C'est un trou noir, un aveuglement ou un mépris.


Masquer, mentir, divertir
Il y avait pourtant des idées simples et populaires, répétées dans les manif, et approuvées par des majorités sondagières écrasantes, étayées par les débats eux-même malgré le bidonnage gouvernemental: rétablir davantage de fiscalité sur les quelques centaines de milliers de foyers ultra-riches (78% des sondés sont ainsi en désaccord avec le refus de ne pas revenir sur la suppression de l'ISF), améliorer et augmenter les moyens des services publics de base (et surtout en matière de santé), ou se saisir enfin de l'urgence écologique.
"Président en vrille, com en toupie : l’Élysée tente de masquer les gilets jaunes derrière l’écran de fumée de Notre-Dame." Les Jours
Il y avait aussi d'autres mesures macronistes, toujours d'actualité, mais cachées, soigneusement cachées car socialement trop explosives: la réforme des retraites, objet de couacs gouvernementaux à répétition sur le report, ou non, de l'âge de départ à taux plein. Cette réforme a un objectif public, simplifier les régimes, et un objectif officieux que le Medef répète, économiser sur le dos des assurés puisqu'à aucun moment n'est évoqué un rééquilibrage des financements de cette solidarité inter-générationnelle: “Si l’on ne fait rien, l’équilibre financier du régime de retraite sera dans le rouge l’année prochaine”, a prévenu le président du Medef, Geoffroy Roux de Bézieux. Et sa proposition miracle est de reporter l'âge légal, quand l'âge réel approche déjà les 66 ans. Et que l'âge limite de vie en bonne santé stagne à 62 ans (hommes) ou 64 ans (femmes). Et un nouveau retraité sur deux est en fait... sans emploi. Au passage, l'Etat veut récupérer le contrôle du système, et évacuer les syndicats de la gestion des régimes.
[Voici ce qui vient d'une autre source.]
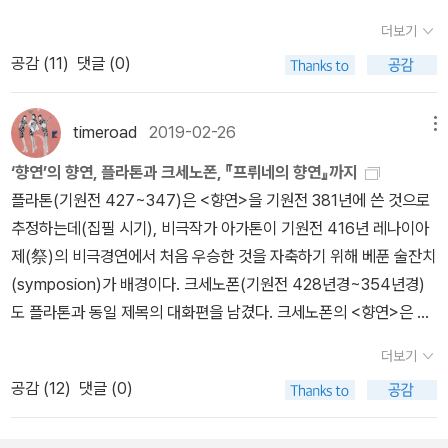
에게 복을 많이 내려달라고 늘 신들에게 기도하고, 너를 위해 서약한
수 있을까, 싶을 정도로 속도감 있게 작업했다. 그 배경이 되는 당대의
할 것이라고 섣불리 기대할 수 없다는 것. 사정에 이러함에도 인질극
<페르시아 원정기>는 그런 이야기다. 세월이 흘러도 빛날 뿐만 아니
더보기
것을 이행해도 너는 어머니가 드세다고 말하는 게냐? 내 생각에, 그
전후한 주요 고전들을 번역했기게 가능했으니라. 다른 두 그룹은 철
이 진행되는 동안 (경찰의) 협상팀은 인질범·인질 간의 유대감을 키우
라 응용 가능한 가치를 담고 있다. 때문에 <키로파에디아>와 함께 <
공감 (
11
)
댓글 (0)
런 어머니를 참고 견딜 수 없다면 너는 네게 좋은 것들을 참고 견딜 수
학 전공인 까닭에 해설과 역주에 노고를 보내야 하는 것과도 상관이
기 위해 노력한다는 것. 둘 사이의 유대감이 인질의 생존 가능성을 높
페르시아 원정기>는 훗날 알렉산드로스의 동방 원정에서 길잡이 역
없을 것 같구나(p82).... (14) 그러니 아들아, 네가 분별력이 있다면
있으리라. 어쨌든 천 선생은 거의 대부분의 플라톤 대화편들을 번역
여준다고 판단하기 때문이다(앞의 책 74~75면). 실제로 스톡홀름
할을 하게 된다(알렉산드로스가 휴대한 고전이 <일리아스>만은 아
어머니를 홀대한 것을 용서해달라고 신들에게 기도할 것이다. 신들이
하면서도 <메넥세노스>는 번역하지 않았다. 이런 선택은 위작 논란
timeroad
2019-02-26
메뉴
증후군을 연구한 전문가들은 인질의 생존 확률을 높이려면 인질범을
니었던 것). 크세노폰이 사건을 주관적인 견해에 따라 기술한다는 것
너를 배은망덕한 자로 여기고 네게 잘해주기를 거절하지 않도록 말이
과 어떤 관련성이 있는 것일까? 궁금증 가운데 하나였다. 반면 다른
대할 때 지켜야 할 여러 행동 원칙 및 방침을 제시한 바 있다. 유사시
은 널리 알려져 있다. <페르시아 원정기>도 예외가 아닐뿐더러 자전
‘향연’의 향연, 플라톤과 크세노폰, 『프뤼네의 향연』까지
다. _ 크세노폰, <소크라테스 회상록> 제2권 제2장, p83 (4) 하지만
두 '그룹'은 최근에(2018년 12월) 박종현의 역주 <메넥세노스>가 추
의 재난을 대비해 매월 15일이면 민방위훈련을 하듯, '스톡홀름 증후
적 저작으로, 그러한 저작을 대표한다. 이 <원정기>에 퀴로스2세의
플라톤(기원전 427~347)은 <향연>을 기원전 381년에 쓴 것으로
같은 부모에게서 태어나 함께 자란 이들은 강한 연대감을 갖게 되네.
가됨으로써 (이제이북스 이정호의 번역은 2008년 출간) <메넥세노
군'을 제대로 이해하고 있다면, 혹시라도 그런 상황에 처했을 때(누가
용병 제안을 받아들인 크세노폰이 고민하는 대목이 있다. 적성국가의
추정하는데(집필 시기), 비극작가 아가톤이 기원전 416년 레나이아
야수도 함께 자란 경우 서로에게 어떤 그리움 같은 것을 느끼니 말일
스>가 위작논란에서 벗어나 있음을 느끼게 한다. (물론 위작 논란 중
알겠는가), (호신술처럼) 자신만이 아니라 함께 연루된 인질들을 구
내전에 용병으로 참전한다! 이것은 쉬운 선택이 아니었다. 스승인 소
제(祭)의 비극경연에서 처음 우승한 것을 자축하기 위해 베푼 술잔치
세. 게다가 다른 사람들도 형제가 없는 사람보다는 형제가 있는 사람
인 작품이라도 번역의 대상에서 제외되는 것은 아니다) <메넥세노스
할 확률을 높아진다는 얘기다. 터너가 권하는 행동 원칙 중 첫째는 이
크라테스는 왜 사전에 용병 참여 여부를 나와 상의하지 않았느냐고
(symposion)가 배경이다. 크세노폰(기원전 428년경~354년경)
을 더 존중하고 덜 공격한다네. _ 크세노폰, <소크라테스 회상록> 제
>는 소크라테스의 연설문(추도사)을 다룬 대화편이다. 연설문을 메
렇다. “희망을 유지하고, 인질범이 희망을 유지하도록 최대한 도와라.
나무란다. 용병대의 참여가 훗날 고향 사람들로부터 오해를 받을 수
도 플라톤과 동일 제목의 대화편을 남겼다. 크세노폰의 <향연>은 기
2권 제3장, p86 이렇게 우리에게 보여지는 인간 소크라테스의 주제
인으로 전후에 대화편들이 으레 그렇듯이 대담자(참가자)와의 농담
희망이 없는 인질범은 다 포기하고 모든 인질을 살해한 후 자살할지
있기 때문이다(실제 그런 일이 벌어진다). 출전하더라도 신탁에 가서
원전 421년 대(大)판아테나이아 축제 때 칼리아스가 자기 집에서 베
는 플라톤의 작품에서의 주제와는 조금 다르다. <소크라테스 회상록
섞인 편안한 대화가 펼쳐지지만, 연설은 무한정 길어질 수도 없고, 정
더보기
모른다.”판도라의 상자에 끝내 남은 것 하나가 희망이었다는데 가혹
묻는 등 (신중했다는) 모양새를 갖추라고 조언한다(머잖아 국가의 신
풀었다는 '가상의' 만찬회에서 있었던 일을 (크세노폰이) 들려주는 이
>에서 그는 수학 대신 도덕철학을 말한다. <메논>에서 소크라테스가
해진 시간에 따라야 한다. 그러므로 그 분량이 짧다. 때문에 번역은 하
공감 (
12
)
댓글 (0)
하다. 한마디로 가해자든 피해자든 죽음을 눈앞에 맞이했다는 점에서
들을 부정했다는 죄목으로 재판에 회부될 소크라테스의 당부다). 두
야기다. 비록 ‘설정’이라 해도 작중 ‘향연(대화)’ 시점을 크세노폰이
기하학 증명을 통해 상기설을 주장하며, 탁월함을 가르칠 수 없다는
되 한 권의 책(단행본이라고 하면 흔히 요구되는 볼륨)으로 펴내기에
형성되는 동지적 연대감을 활용하시라는 말씀. 오로지 생존을 위해
사람이 부자(父子)나 다름없는 사제지간이었음을 엿볼 수 있지만
명기한 것은 당시의 소크라테스의 생각(철학)을 추정하는, 단초가 된
것을 말했다면, <소크라테스 회상록>에서는 육체의 단련과 배움의
는 어려움이 있다. 이정호의 번역은 정암학당 플라톤전집 시리즈가
인질은 그 상황에서 역지사지(易地思之), 인질의 입장에서 사고하
'일반적으로 두 사람이 그리 친한 사이는 아니었던 것으로 믿어지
Déjà en décembre, grâce au mouvement des Gilets Jaunes, Macron avait du lâcher du lest en décembre, un lest bienvenu qui a permis, note l'OFCE, la plus forte hausse du pouvoir d'achat depuis Sarkozy: la loi d’urgence (prime d’activité, défiscalisation des heures supplémentaires, prime exceptionnelle défiscalisée, baisse de la CSG pour certains retraités, annulation de la hausse de la taxe carbone, ) avait permis de doubler le gain estimé de pouvoir d'achat en 2019  (+1,9 % par unité de consommation), et ce malgré la désindexation de certaines prestations sociales. Le gouvernement applaudit rapidement au constat, mais masque la suite de l'analysé des mêmes économistes: "Les créations d'emplois connaîtraient une croissance moins soutenue que sur la période 2017- 2018." L'OFCE prédit en effet un recul quasi-anecdotique du chômage (-0,1 point par an jusqu'en 2021), malgré la transformation ultra-coûteuse du CICE en baisse de cotisations sociales et allègements au niveau du SMIC (40 milliards en 2019)et la défiscalisation des heures supplémentaires. La politique de l'offre gave les actionnaires et ne relance pas la croissance ni les créations d'emplois. A moins de dégrader les conditions d'embauche, de réduire les droits des chômeurs, de traquer les sans-emploi.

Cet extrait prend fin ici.